Not all of the books I’ve read are on an extreme form of something, though. I’ll read anything and everything Bill Bryson writes, on general principle. The one I’ve read most recently is At Home: A Short History of Private Life.  The book does start off with an extreme structure, the Palace of the Great Exhibition of the Works of Industry of All Nations (also called the Crystal Palace), which was built in 1850. At that time, it was the largest structure in the world. Bill goes from there to his home in Norfolk, which was built in 1851, and recounts the history of the house, from paint to pipes to pillows, in fascinating detail.
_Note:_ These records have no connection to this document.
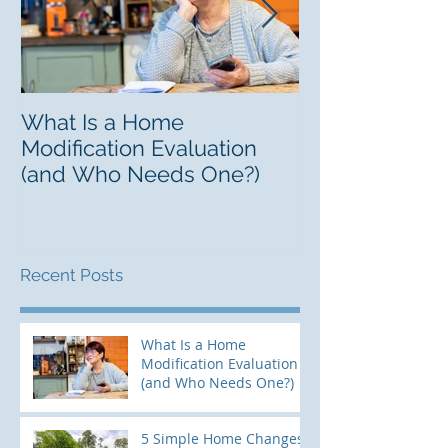
What Is a Home
Finding a Lifel
Modification Evaluation
Guide to Resp
(and Who Needs One?)
Recent Posts
What Is a Home
Modification Evaluation
(and Who Needs One?)
5 Simple Home Changes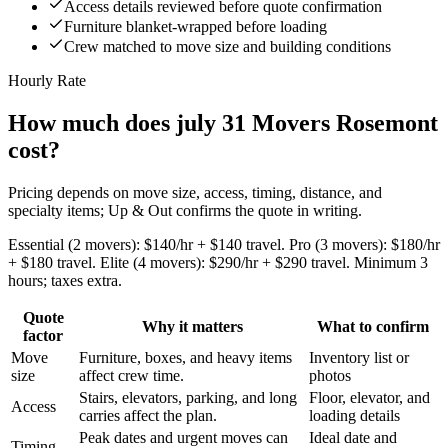
Access details reviewed before quote confirmation
Furniture blanket-wrapped before loading
Crew matched to move size and building conditions
Hourly Rate
How much does july 31 Movers Rosemont
cost?
Pricing depends on move size, access, timing, distance, and
specialty items; Up & Out confirms the quote in writing.
Essential (2 movers): $140/hr + $140 travel. Pro (3 movers): $180/hr
+ $180 travel. Elite (4 movers): $290/hr + $290 travel. Minimum 3
hours; taxes extra.
Quote
Why it matters
What to confirm
factor
Move
Furniture, boxes, and heavy items
Inventory list or
size
affect crew time.
photos
Stairs, elevators, parking, and long
Floor, elevator, and
Access
carries affect the plan.
loading details
Peak dates and urgent moves can
Ideal date and
Timing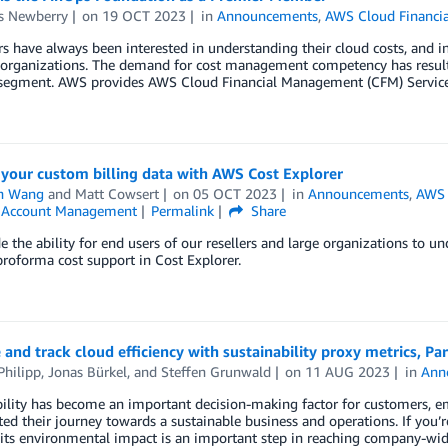
s Newberry
on
19 OCT 2023
in
Announcements
,
AWS Cloud Financi
 have always been interested in understanding their cloud costs, and in 
 organizations. The demand for cost management competency has result
 segment. AWS provides AWS Cloud Financial Management (CFM) Services,
your custom billing data with AWS Cost Explorer
n Wang
and
Matt Cowsert
on
05 OCT 2023
in
Announcements
,
AWS 
& Account Management
Permalink
Share
e the ability for end users of our resellers and large organizations to u
roforma cost support in Cost Explorer.
and track cloud efficiency with sustainability proxy metrics, Par
Philipp
,
Jonas Bürkel
, and
Steffen Grunwald
on
11 AUG 2023
in
Ann
ility has become an important decision-making factor for customers, em
ted their journey towards a sustainable business and operations. If you’r
its environmental impact is an important step in reaching company-wide 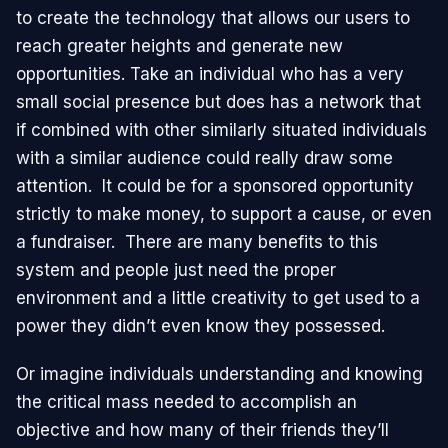
to create the technology that allows our users to
reach greater heights and generate new
opportunities. Take an individual who has a very
small social presence but does has a network that
if combined with other similarly situated individuals
with a similar audience could really draw some
attention. It could be for a sponsored opportunity
strictly to make money, to support a cause, or even
a fundraiser. There are many benefits to this
system and people just need the proper
environment and a little creativity to get used to a
power they didn’t even know they possessed.
Or imagine individuals understanding and knowing
the critical mass needed to accomplish an
objective and how many of their friends they’ll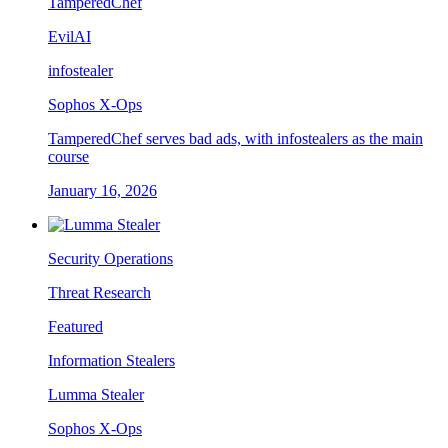
TamperedChef
EvilAI
infostealer
Sophos X-Ops
TamperedChef serves bad ads, with infostealers as the main
course
January 16, 2026
Security Operations
Threat Research
Featured
Information Stealers
Lumma Stealer
Sophos X-Ops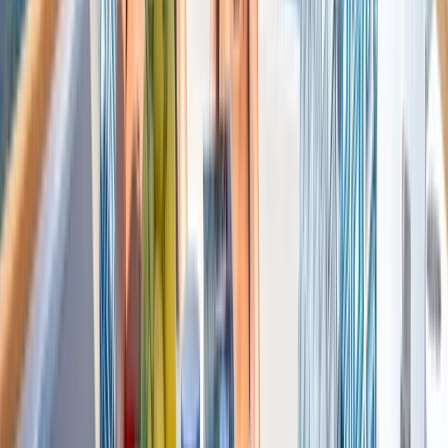
Saona Island Private Luxury Yacht Charter from La
Romana
Bayahíbe & La Romana, Dominican Republic
From
$
4800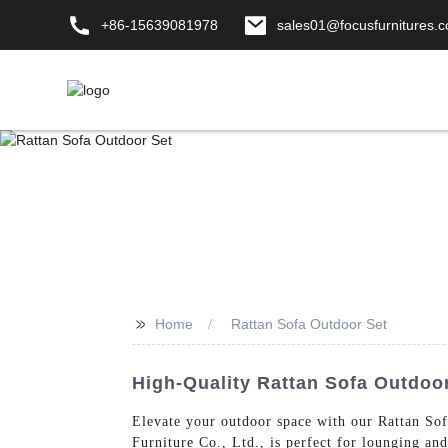
+86-15639081978
sales01@focusfurnitures.
>>
Home
Rattan Sofa Outdoor Set
High-Quality Rattan Sofa Outdoor
Elevate your outdoor space with our Rattan Sof
Furniture Co., Ltd., is perfect for lounging an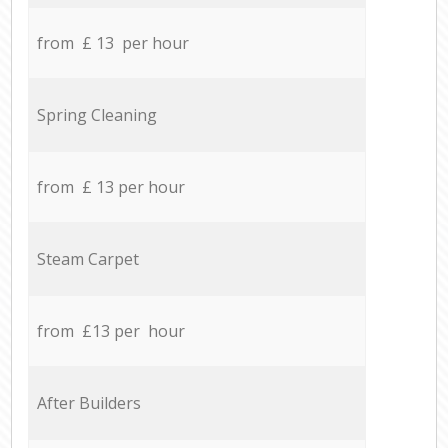
from £ 13 per hour
Spring Cleaning
from £ 13 per hour
Steam Carpet
from £13 per hour
After Builders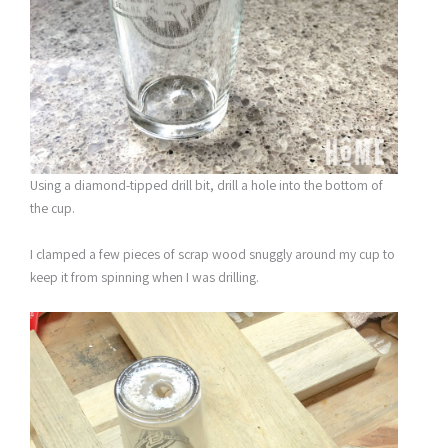
Using a diamond-tipped drill bit, drill a hole into the bottom of
the cup.
I clamped a few pieces of scrap wood snuggly around my cup to
keep it from spinning when I was drilling.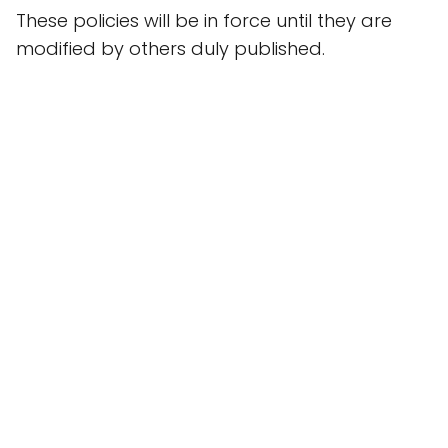
These policies will be in force until they are
modified by others duly published.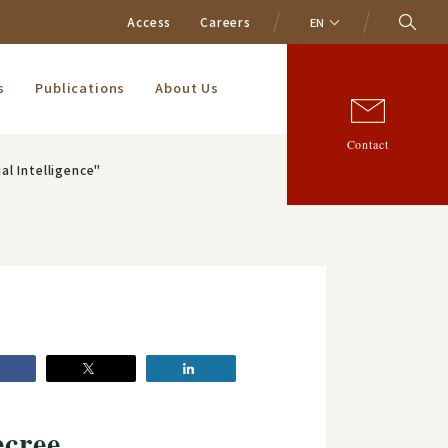
Access
Careers
EN
s
Publications
About Us
Contact
al Intelligence"
ecree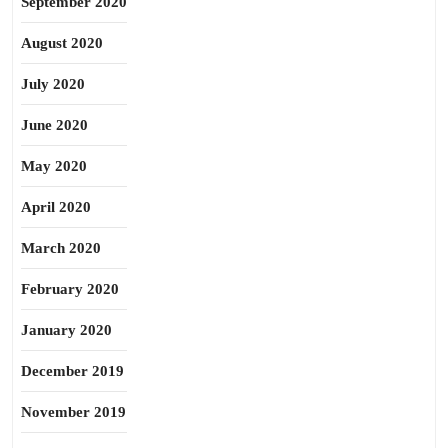
September 2020
August 2020
July 2020
June 2020
May 2020
April 2020
March 2020
February 2020
January 2020
December 2019
November 2019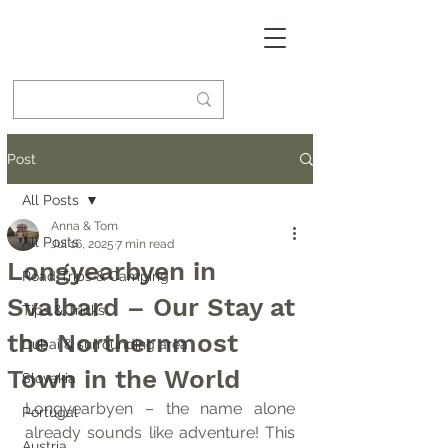
Post
All Posts
Anna & Tom
All Posts
Jul 16, 2025
7 min read
Longyearbyen in
Road Trips & Camping
Svalbard – Our Stay at
Tips & Tricks
the Northernmost
Dubai & surrounding area
Town in the World
Slovakia
Longyearbyen – the name alone 
Portugal
already sounds like adventure! This 
Austria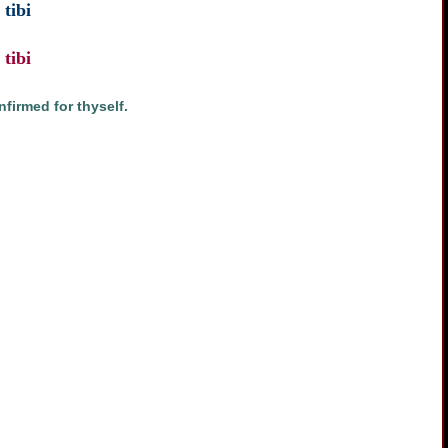
tibi
tibi
firmed for thyself.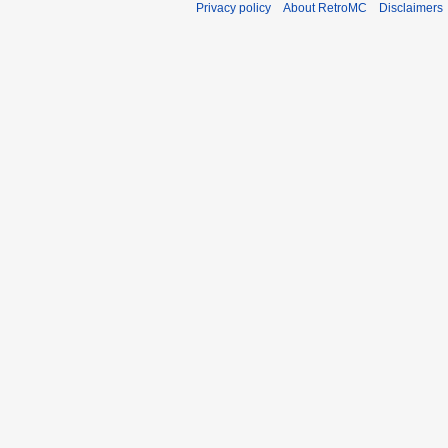
Privacy policy
About RetroMC
Disclaimers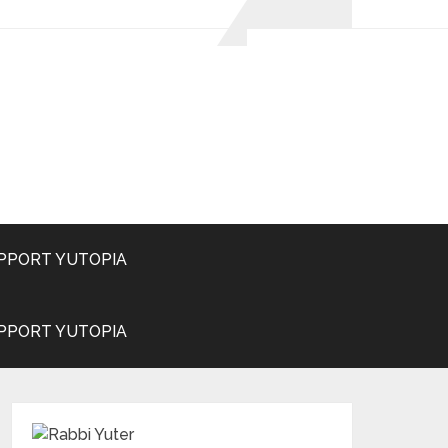
PPORT YUTOPIA
PPORT YUTOPIA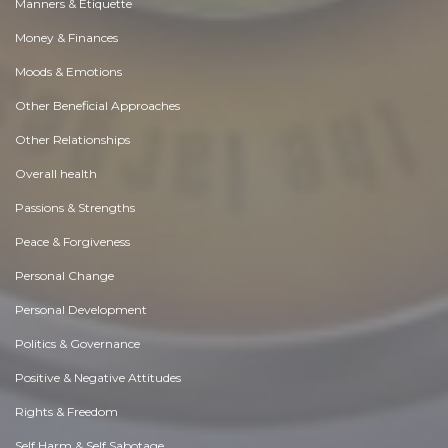
Manners & Etiquette
Money & Finances
Moods & Emotions
Other Beneficial Approaches
Other Relationships
Overall health
Passions & Strengths
Peace & Forgiveness
Personal Change
Personal Development
Politics & Governance
Positive & Negative Attitudes
Rights & Freedom
Self Harm & Self Sabotage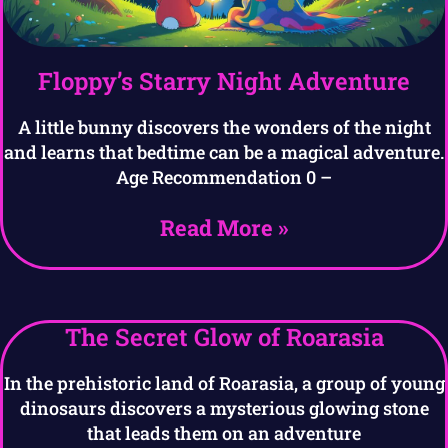
Floppy’s Starry Night Adventure
A little bunny discovers the wonders of the night
and learns that bedtime can be a magical adventure.
Age Recommendation 0 –
Read More »
The Secret Glow of Roarasia
In the prehistoric land of Roarasia, a group of young
dinosaurs discovers a mysterious glowing stone
that leads them on an adventure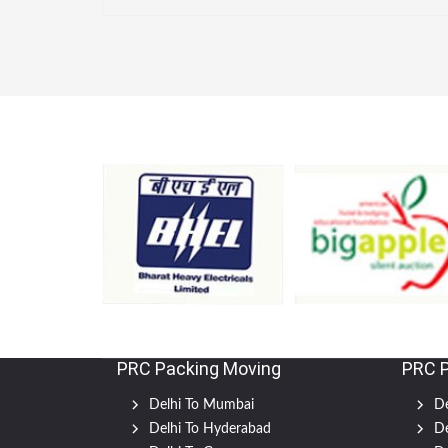
PRC Packing Moving
PRC 
Delhi To Mumbai
De
Delhi To Hyderabad
De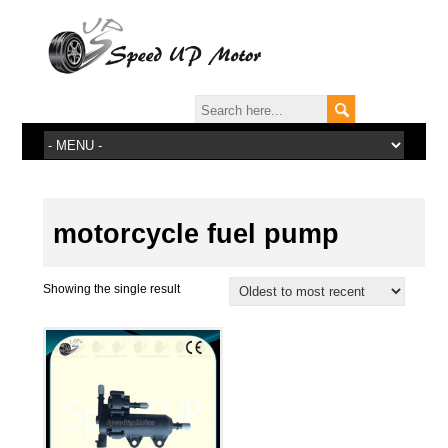
motorcycle fuel pump
Showing the single result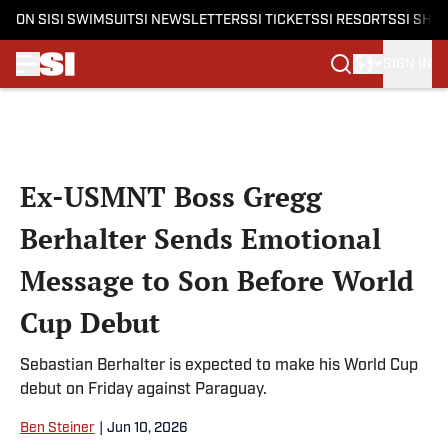
ON SI
SI SWIMSUIT
SI NEWSLETTERS
SI TICKETS
SI RESORTS
SI SHO
SIGN IN
Skip to main content
Ex-USMNT Boss Gregg
Berhalter Sends Emotional
Message to Son Before World
Cup Debut
Sebastian Berhalter is expected to make his World Cup
debut on Friday against Paraguay.
Ben Steiner
|
Jun 10, 2026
Looking For Calvin and Hobbes: the unconventional story of Bill Watterson and his revolutionary comic strip is Nevin Martel’s account of his efforts to gain an interview with the elusive Bill Watterson. While Nevin was unsuccessful in that quest, he did uncover a great deal of interesting behind the scenes information. After reading this book, I returned to my tattered copies of Calvin and Hobbes with a new appreciation for how profound a simple comic strip can be.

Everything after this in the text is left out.